Amazon broke federal labor law by calling Staten Island union organizers ‘thugs,’ interrogating workers
Amazon and consultants for the company violated federal labor law by interrogating and threatening employees regarding their union activities, and racially disparaging organizers who were seeking to unionize a Staten Island warehouse, a National Labor Relations Board judge ruled.
The NLRB said Friday that Administrative Law Judge Lauren Esposito found Amazon “committed multiple violations” of federal labor law at its largest warehouse in New York, called JFK8, between May and October 2021, a period that saw an increase in organizing activity.
In April 2022, employees voted to join the Amazon Labor Union, a grassroots group of current and former workers, becoming the first unionized Amazon facility in the U.S. Since that victory, the group has been fighting to reach a contract with Amazon.

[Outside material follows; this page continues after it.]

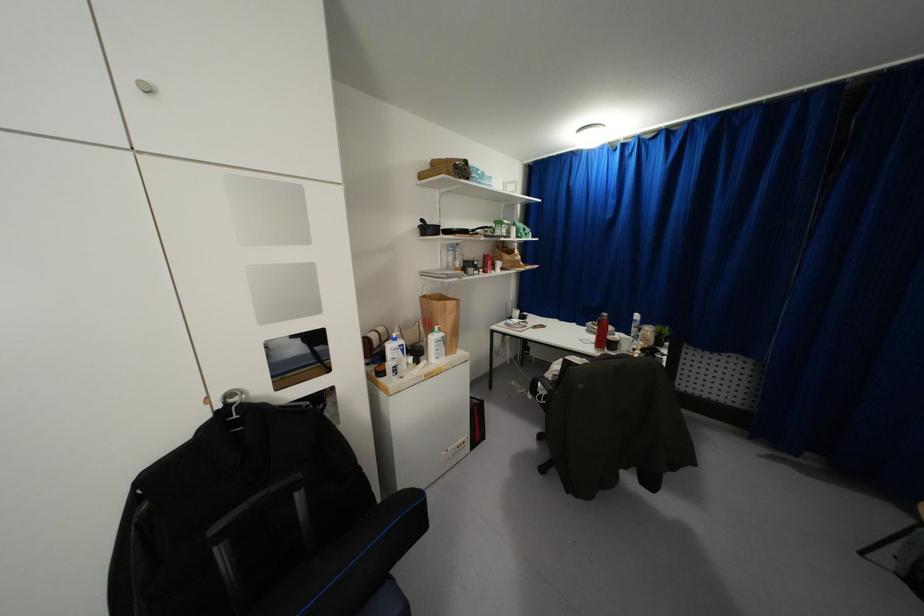 Where would you turn the silver cabinet knob? Please return your answer as a coordinate pair (x, y).

(144, 86)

The judge in New York heard testimony from Amazon employees, managers and labor consultants in virtual hearings that went on for almost a year. Esposito determined Amazon illegally confiscated organizing pamphlets from employees that were being distributed in on-site breakrooms and conducted surveillance of employees’ organizing activities.
Amazon also violated labor laws when it sent an employee at a neighboring facility to JFK8 home early from his shift and changed his work assignments in retaliation for supporting the union, the judge found. The employee, Daequan Smith, sorted packages at a delivery station called DYY6, down the street from JFK8.
Additionally, the judge found that Amazon broke the law when a “union avoidance” consultant, Bradley Moss, who was hired by the company, threatened employees, telling them it would be “futile” to vote to join the ALU. Amazon and other companies often hire labor consultants like Moss, referred to as “persuaders,” to dissuade workers from unionizing. The company spent $14 million on anti-union consultants in 2022, the Huffington Post reported in March, citing disclosure forms filed with the Department of Labor.
As a result of the ruling, Amazon will be required to post notices reminding workers of their rights at its JFK8 and DYY6 facilities. The company also has to make Smith “whole for any loss of earnings and other benefits,” the NLRB said.
In one exchange with a JFK8 employee, Natalie Monarrez, Moss discussed the union campaign at another Amazon facility, BHM1, in Bessemer, Alabama. Monarrez said Moss told her the Bessemer campaign was “not a serious union drive,” but a “Black Lives Matter protest about social injustice.”
“Moss then pointed to the front of the JFK8 warehouse and said, ‘Just like these guys out here, they’re just a bunch of thugs,'” Esposito wrote in her judgment, citing testimony from Monarrez.
Moss and representatives from Amazon didn’t immediately respond to a request for comment.
Employees at BHM1 voted against joining the Retail, Wholesale and Department Store Union in April 2021, but the results of the election were tossed after the NLRB found Amazon improperly interfered in the vote. A do-over election was held last year, but the results remain too close to call.
Amazon’s labor record has been scrutinized heavily, especially as union organizing ramped up in its warehouse and delivery workforce during the Covid pandemic. The company faces 240 open or settled unfair labor practice charges across 26 states, according to the NLRB, concerning a range of allegations, including its conduct around union elections.
The company has also clashed with Chris Smalls, a former Amazon employee and one of the leaders of ALU. A leaked memo obtained by Vice revealed David Zapolsky, Amazon’s general counsel, had referred to Smalls, a Black man, as “not smart or articulate,” and recommended making him “the face” of efforts to organize workers.
Amazon continues to challenge the JFK8 election results, as well as the NLRB and the union’s conduct during the drive. The agency upheld the results of the election in January.